Development Plans for the Future
Starting off in Fukuoka, we would like to install vending machines around the world and spread these wonderful Japanese products.


Company Name: Tenatch
Participant: David Fu
Business description:

Tenatch is a D2D tenant matching platform to group together complementary businesses and put them into retail space. For example, a person can buy a book from a bookstore, and go to a cafe to read his book, and on his way back, pick up some bread from a bakery. So these types of businesses which have similar types of customers, Tenatch can group them together, and put them into retail space. By grouping together businesses which are complementary, what Tenatch refers to as Co-Retailing giving small businesses a better chance at success.
Company URL: http://www.tenatch.com/

What made you apply for this program?
We are a start-up originating from the University of Toronto, Canada. We are looking to expand into Japan, and it was a good chance for us to get to know Fukuoka, and build connections with the people in the start-up ecosystem in the Fukuoka area.

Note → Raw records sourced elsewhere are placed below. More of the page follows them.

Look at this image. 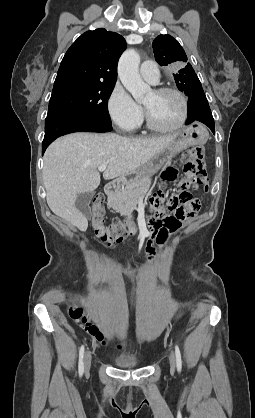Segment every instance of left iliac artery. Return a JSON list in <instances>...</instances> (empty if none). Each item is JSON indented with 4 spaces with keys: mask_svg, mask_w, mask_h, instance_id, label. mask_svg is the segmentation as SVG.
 Instances as JSON below:
<instances>
[{
    "mask_svg": "<svg viewBox=\"0 0 255 418\" xmlns=\"http://www.w3.org/2000/svg\"><path fill=\"white\" fill-rule=\"evenodd\" d=\"M175 355H176V365L177 370L180 372L182 368V360H181V353L178 345H175Z\"/></svg>",
    "mask_w": 255,
    "mask_h": 418,
    "instance_id": "left-iliac-artery-1",
    "label": "left iliac artery"
}]
</instances>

What did you think of the program?
The first half of the program was geared towards entrepreneurs just entering the start-up scene in the ideation phase, for them to learn about the ecosystem. However, the program quickly ramps up, and the latter part of the program is more for early-stage start-ups with at least an MVP, which can then be used in the pitch competition at the end of the program. So Entrepreneurs need to spend effort to work on their ideas, and not miss any of the sessions to avoid falling behind the rest of the cohort. I think the session about how to pitch in English by Madoka Sawa was especially interesting, in which he stated that a pitch should be more about “Fan Service”, and it actually changed my approach to pitching!

How has it helped your business and will it help in the future?
I think that being able to see different start-ups approach and solve different problems, and how they pitch, really help us think about what our strengths and weaknesses are, and where we should put our focus and efforts on. It also forced us to up our game, and although we tried to take some chances during the pitch competition, which ultimately backfired, I am happy that we had the chance to experiment with different styles of pitching, and show who we are and what Tenatch is really about.

Development Plans for the Future
The Retail Apocalypse started before the pandemic, and while it only accelerated the closure of small businesses during the lockdowns, the restrictions are finally showing signs of easing, and shops are starting to re-open. A new generation of Retail Entrepreneurs will come up with innovative ways to navigate the post- COVID landscape. As for Tenatch, although we are currently based primarily in Toronto, Canada, we are looking to expand our presence to Japan, and we are considering to establish our office in either Fukuoka or Kobe. And hopefully, we’ll be able to help shape the future of Co-Retailing in Japan.